[Start of Attachment]

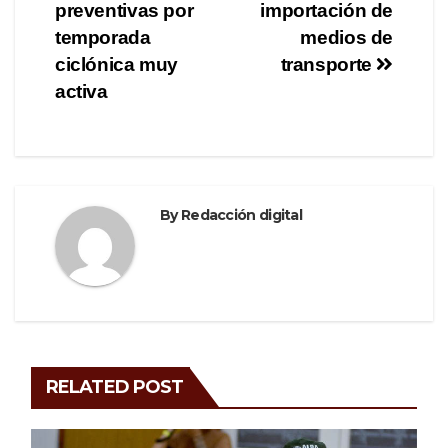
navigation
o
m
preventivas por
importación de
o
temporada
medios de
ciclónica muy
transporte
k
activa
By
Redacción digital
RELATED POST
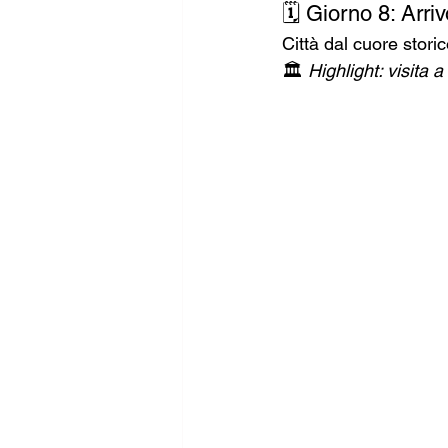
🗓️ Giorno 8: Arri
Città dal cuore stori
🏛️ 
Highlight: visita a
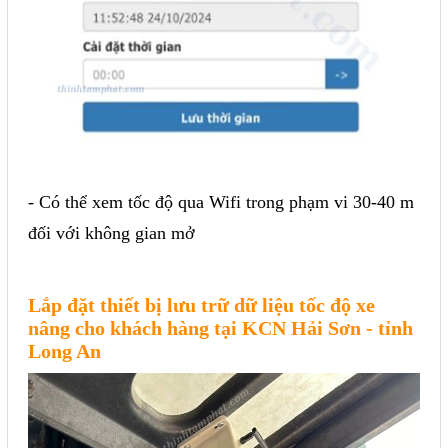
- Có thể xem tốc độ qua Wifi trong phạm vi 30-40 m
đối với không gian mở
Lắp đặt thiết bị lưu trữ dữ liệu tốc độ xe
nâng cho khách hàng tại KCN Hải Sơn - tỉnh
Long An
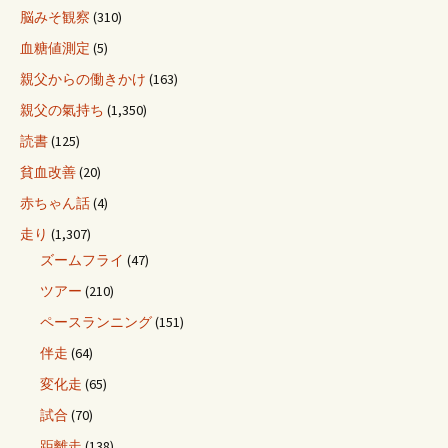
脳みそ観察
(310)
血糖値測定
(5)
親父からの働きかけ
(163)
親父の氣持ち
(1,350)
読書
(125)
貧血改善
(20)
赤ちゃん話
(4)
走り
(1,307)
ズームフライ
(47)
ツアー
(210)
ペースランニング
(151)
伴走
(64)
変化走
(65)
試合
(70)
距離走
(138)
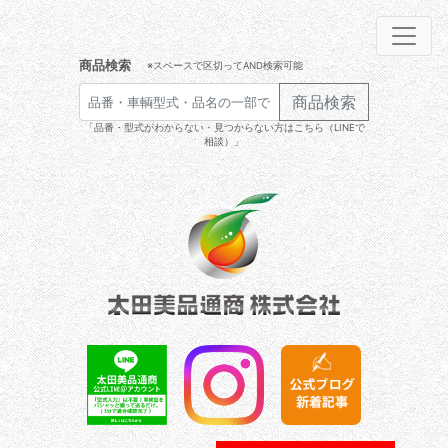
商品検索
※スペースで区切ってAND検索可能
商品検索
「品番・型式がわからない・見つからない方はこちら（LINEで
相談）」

[End of Attachment]

Your task
Omit the pictures and reproduce the records above exactly.

Exercise answer
navigation
o
m
preventivas por
importación de
o
temporada
medios de
ciclónica muy
transporte
k
activa
By
Redacción digital
RELATED POST
🗓️ Giorno 8: Arri
Città dal cuore stori
🏛️ 
Highlight: visita a
- Có thể xem tốc độ qua Wifi trong phạm vi 30-40 m
đối với không gian mở
Lắp đặt thiết bị lưu trữ dữ liệu tốc độ xe
nâng cho khách hàng tại KCN Hải Sơn - tỉnh
Long An
脳みそ観察
(310)
血糖値測定
(5)
親父からの働きかけ
(163)
親父の氣持ち
(1,350)
読書
(125)
貧血改善
(20)
赤ちゃん話
(4)
走り
(1,307)
ズームフライ
(47)
ツアー
(210)
ペースランニング
(151)
伴走
(64)
変化走
(65)
試合
(70)
距離走
(138)
商品検索
※スペースで区切ってAND検索可能
商品検索
「品番・型式がわからない・見つからない方はこちら（LINEで
相談）」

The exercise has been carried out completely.